Böll beschrieb wie kein anderer das Trauma des Krieges und die Doppelmoral in der Zeit des »Wirtschaftswunders«.
[…]
Die Kriegserfahrung und die deutsche Schuld stehen in all seinen Texten im Mittelpunkt. Von den Gründern der Gruppe 47 unterscheiden ihn vor allem seine katholische Prägung und sein Insistieren auf moralischen Fragen. In seinen frühen Erzählungen, die zum Teil erst nach seinem Tod 1985 veröffentlicht wurden, thematisiert er im Gegensatz zu fast allen Gegenwartsautoren unmissverständlich den deutschen Massenmord an den Juden.
From: Helmut Böttiger, Die Gruppe 47, ©2012 by Deutsche Verlags-Anstalt, München, ISBN 978-3-421-04315-3, p. 123.

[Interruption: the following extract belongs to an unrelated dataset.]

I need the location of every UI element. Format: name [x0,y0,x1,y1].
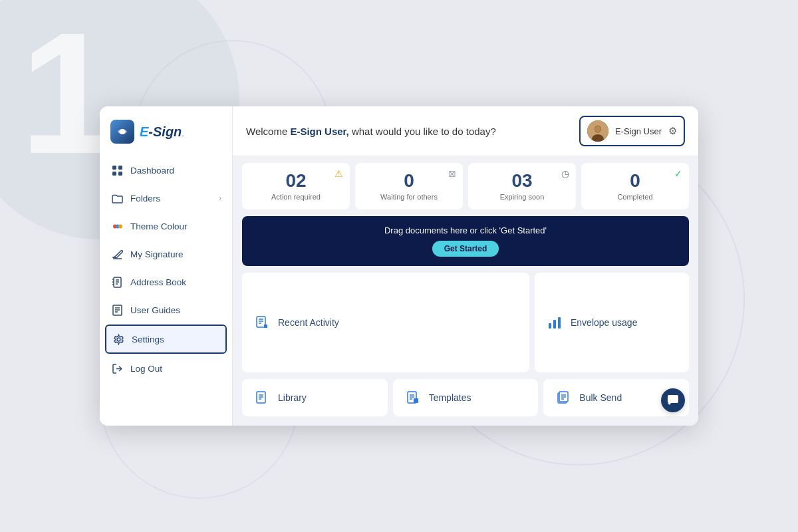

It took quite some time for the Shoah, the Holocaust, to become a thing for the German public; not just the starvation and disease, the death camps, the gas chambers and the ovens, but the indescribably callous and brutal murder of millions of Jews, particularly in the east (for example in Babi Yar).
When it became clear and irrefutable that the genocide of the Jews was a deliberate political programme, as anyone who read one of the millions of copies of Hitler's Mein Kampf would/should have known, there were no excuses any more.